== What you are asked to do ==
Line by line, copy the entries exactly, excluding the pictures.

(Excerpts from a dataset)
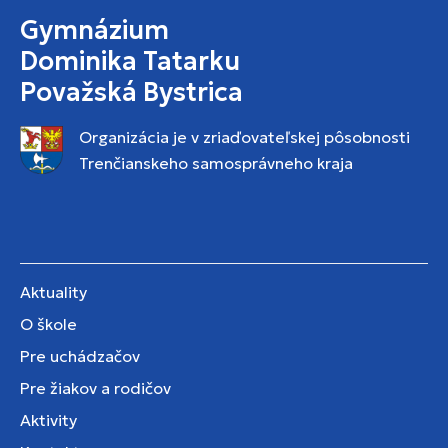
Gymnázium
Dominika Tatarku
Považská Bystrica
Organizácia je v zriaďovateľskej pôsobnosti
Trenčianskeho samosprávneho kraja
Aktuality
O škole
Pre uchádzačov
Pre žiakov a rodičov
Aktivity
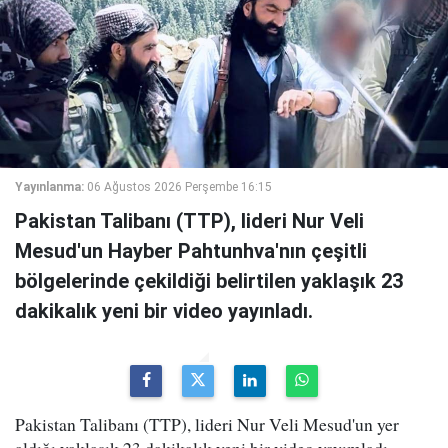
Yayınlanma:
06 Ağustos 2026 Perşembe 16:15
Pakistan Talibanı (TTP), lideri Nur Veli
Mesud'un Hayber Pahtunhva'nın çeşitli
bölgelerinde çekildiği belirtilen yaklaşık 23
dakikalık yeni bir video yayınladı.
Pakistan Talibanı (TTP), lideri Nur Veli Mesud'un yer
aldığı yaklaşık 23 dakikalık yeni bir video yayımladı.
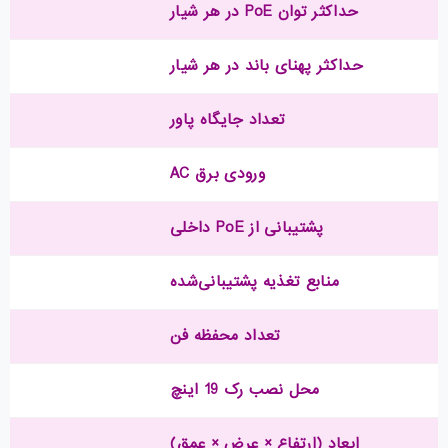
حداکثر توان PoE در هر شیار
حداکثر پهنای باند در هر شیار
تعداد جایگاه پاور
ورودی برق AC
پشتیبانی از PoE داخلی
منابع تغذیه پشتیبانی‌شده
تعداد محفظه فن
محل نصب رک 19 اینچ
ابعاد (ارتفاع × عرض × عمق)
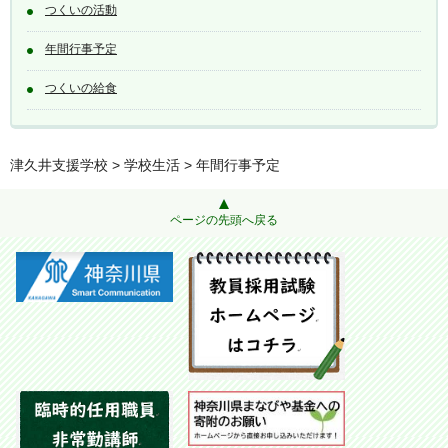
つくいの活動
年間行事予定
つくいの給食
津久井支援学校
>
学校生活
> 年間行事予定
ページの先頭へ戻る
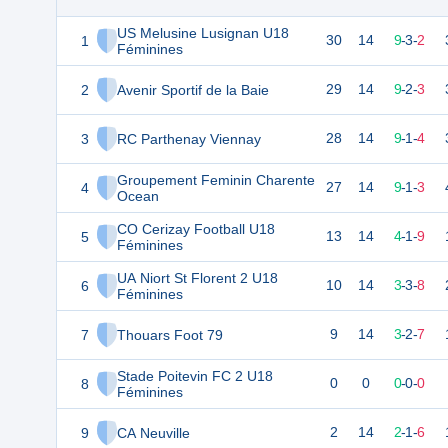
US Melusine Lusignan U18
1
30
14
9
-
3
-
2
Féminines
2
Avenir Sportif de la Baie
29
14
9
-
2
-
3
3
RC Parthenay Viennay
28
14
9
-
1
-
4
Groupement Feminin Charente
4
27
14
9
-
1
-
3
Ocean
CO Cerizay Football U18
5
13
14
4
-
1
-
9
Féminines
UA Niort St Florent 2 U18
6
10
14
3
-
3
-
8
Féminines
7
Thouars Foot 79
9
14
3
-
2
-
7
Stade Poitevin FC 2 U18
8
0
0
0
-
0
-
0
Féminines
9
CA Neuville
2
14
2
-
1
-
6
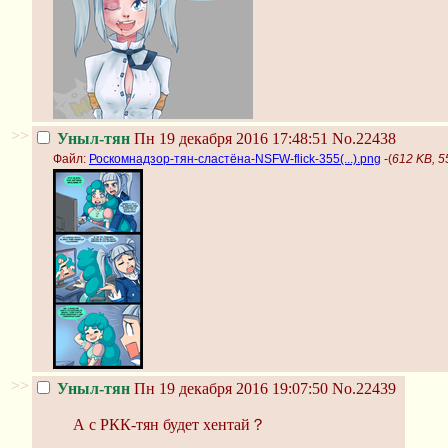
>>
Уныл-тян
Пн 19 декабря 2016 17:48:51
No.22438
Файл:
Роскомнадзор-тян-сластёна-NSFW-flick-355(...).png
-(
612 KB, 5
>>
Уныл-тян
Пн 19 декабря 2016 19:07:50
No.22439
А с РКК-тян будет хентай？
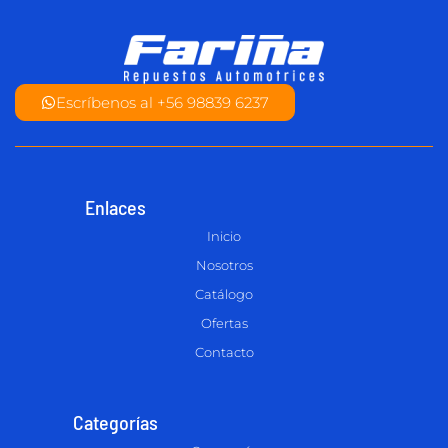
Escríbenos al +56 98839 6237
Enlaces
Inicio
Nosotros
Catálogo
Ofertas
Contacto
Categorías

== Solution for this exercise ==
Gymnázium
Dominika Tatarku
Považská Bystrica
Organizácia je v zriaďovateľskej pôsobnosti
Trenčianskeho samosprávneho kraja
Aktuality
O škole
Pre uchádzačov
Pre žiakov a rodičov
Aktivity
Yayınlanma:
06 Ağustos 2026 Perşembe 16:15
Pakistan Talibanı (TTP), lideri Nur Veli
Mesud'un Hayber Pahtunhva'nın çeşitli
bölgelerinde çekildiği belirtilen yaklaşık 23
dakikalık yeni bir video yayınladı.
Pakistan Talibanı (TTP), lideri Nur Veli Mesud'un yer
aldığı yaklaşık 23 dakikalık yeni bir video yayımladı.
حداکثر توان PoE در هر شیار
حداکثر پهنای باند در هر شیار
تعداد جایگاه پاور
ورودی برق AC
پشتیبانی از PoE داخلی
منابع تغذیه پشتیبانی‌شده
تعداد محفظه فن
محل نصب رک 19 اینچ
ابعاد (ارتفاع × عرض × عمق)
つくいの活動
年間行事予定
つくいの給食
津久井支援学校
>
学校生活
> 年間行事予定
ページの先頭へ戻る
US Melusine Lusignan U18
1
30
14
9
-
3
-
2
Féminines
2
Avenir Sportif de la Baie
29
14
9
-
2
-
3
3
RC Parthenay Viennay
28
14
9
-
1
-
4
Groupement Feminin Charente
4
27
14
9
-
1
-
3
Ocean
CO Cerizay Football U18
5
13
14
4
-
1
-
9
Féminines
UA Niort St Florent 2 U18
6
10
14
3
-
3
-
8
Féminines
7
Thouars Foot 79
9
14
3
-
2
-
7
Stade Poitevin FC 2 U18
8
0
0
0
-
0
-
0
Féminines
9
CA Neuville
2
14
2
-
1
-
6
>>
Уныл-тян
Пн 19 декабря 2016 17:48:51
No.22438
Файл:
Роскомнадзор-тян-сластёна-NSFW-flick-355(...).png
-(
612 KB, 5
>>
Уныл-тян
Пн 19 декабря 2016 19:07:50
No.22439
А с РКК-тян будет хентай？
Escríbenos al +56 98839 6237
Enlaces
Inicio
Nosotros
Catálogo
Ofertas
Contacto
Categorías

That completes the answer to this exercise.